Implementation for ParallelOr:

var ParallelOr = fn (branches, after) {
  var pids = array()
  foreach(branches, fn idx push(pids, @allocatePid()))

  var pid = @fork(pids)

  foreach(branches, fn idx {
    if pids[idx] == pid {
      @finish(branches[idx])
    }
  })

  var results = @discard(pids)

  after(results[pid])
}

Example for ParallelOr:

var branch1 = fn () {
  @doSomething()
  var result = @waitForSomething()
  result[0]
}
var branch2 = fn () {
  @doSomethingElse()
  var result = @waitForSomethingElse()
  result[1]
}
var branch3 = fn() {
  var result = @doSomethingEntirelyDifferent()
  result[7]
}
ParallelOr([branch1, branch2, branch3], fn result {
  @useResult(result)
})

So using branches can be abstracted by ShovelScript functions - the programmer only needs to know about @ParallelAnd and @ParallelOr.

Transactions

We have two problems to solve:

  • long-running transactions (e.g. just providing @beginTransaction, @commit and @rollback primitives mapped to corresponding operations in the host language won't do, we want transactions to be able to 'wrap' interruption points and migrate along with the potentially interrupted Shovel process in time and/or space);
  • transactions with compensating actions (e.g. we needed to send an email as part of the transaction, and continue inside the transaction based on some result of sending the email, but the transaction failed later and we need to send a 'compensating' email which 'cancels' the first one - for instance, by saying it was sent by mistake).

The solutions use the current Shovel implementation without changes.

Long-Running Transactions

Instead of actually performing an action, UDPs called between @beginTransaction and @commit/@rollback simply record the action in a TODO list. The TODO list is serialized along with the Shovel VM if the process is interrupted. @commit actually performs the actions in the TODO list and @rollback throws the TODO list away.

Obviously, this approach easily also allows other tricks (e.g placing checkpoints in the TODO list and rolling back to a given checkpoint).

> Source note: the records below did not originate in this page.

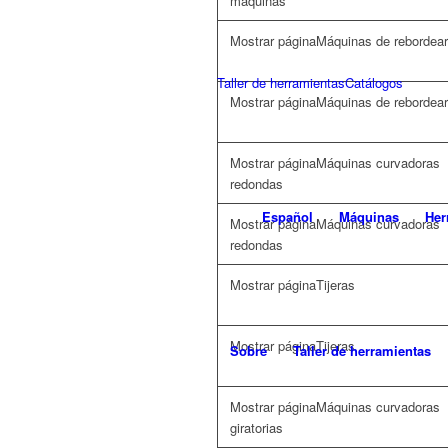
máquinas
Máquinas de rebordear
Taller de herramientas
Catálogos
Máquinas de rebordear
Máquinas curvadoras
redondas
Español
Máquinas
Her
Máquinas curvadoras
redondas
Tijeras
Tijeras
Sobre
Taller de herramientas
Máquinas curvadoras
giratorias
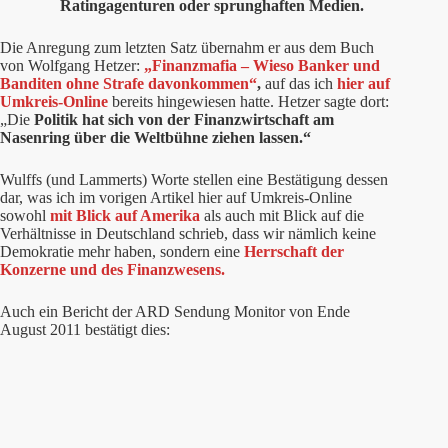
Ratingagenturen oder sprunghaften Medien.
Die Anregung zum letzten Satz übernahm er aus dem Buch
von Wolfgang Hetzer:
„Finanzmafia – Wieso Banker und
Banditen ohne Strafe davonkommen“
,
auf das ich
hier auf
Umkreis-Online
bereits hingewiesen hatte. Hetzer sagte dort:
„Die
Politik hat sich von der Finanzwirtschaft am
Nasenring über die Weltbühne ziehen lassen.“
Wulffs (und Lammerts) Worte stellen eine Bestätigung dessen
dar, was ich im vorigen Artikel hier auf Umkreis-Online
sowohl
mit Blick auf Amerika
als auch mit Blick auf die
Verhältnisse in Deutschland schrieb, dass wir nämlich keine
Demokratie mehr haben, sondern eine
Herrschaft der
Konzerne und des Finanzwesens.
Auch ein Bericht der ARD Sendung Monitor von Ende
August 2011 bestätigt dies:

The only requirement is the ability to serialize the action for later execution.

Open question: what happens when a @commit fails? Possible answer: @commit's result encodes 'success' or 'failure', possibly with more information for each (e.g. a log of executed operations for success or an explanation for the failure).

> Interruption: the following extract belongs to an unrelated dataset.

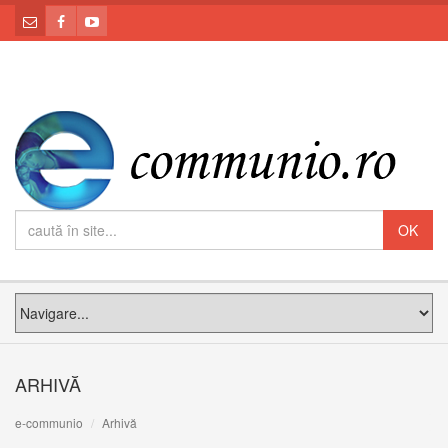
ARHIVĂ
e-communio
Arhivă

Transactions with Compensating Actions

Use the same TODO list idea, but keep an additional 'compensating' TODO list (COTODO list :-) ). On @rollback run the actions in the COTODO list before throwing the lists away. On @commit simply throw the COTODO list away (if the commit succeeds). Questions: Should @commit run the COTODO list if it fails? Should the COTODO list be run manually via an UDP call (used if the @commit call failed)? My guess is the safest bet is to make @commit run the COTODO list in case of failure. What if actions in the COTODO list fail? @commit should return a log of executed COTODO list actions.

For instance, a 'send email now' operation in a transaction will send the email immediately without waiting for the @commit call, but take two parameters: the email to send and the compensating email. The action of sending the compensating email is placed in the COTODO list.

Thanks

The current document resulted from a discussion with Cristian Ionita - he suggested most of the use cases, and together we came up with ideas about handling them. All mistakes and omissions in the current document are my own.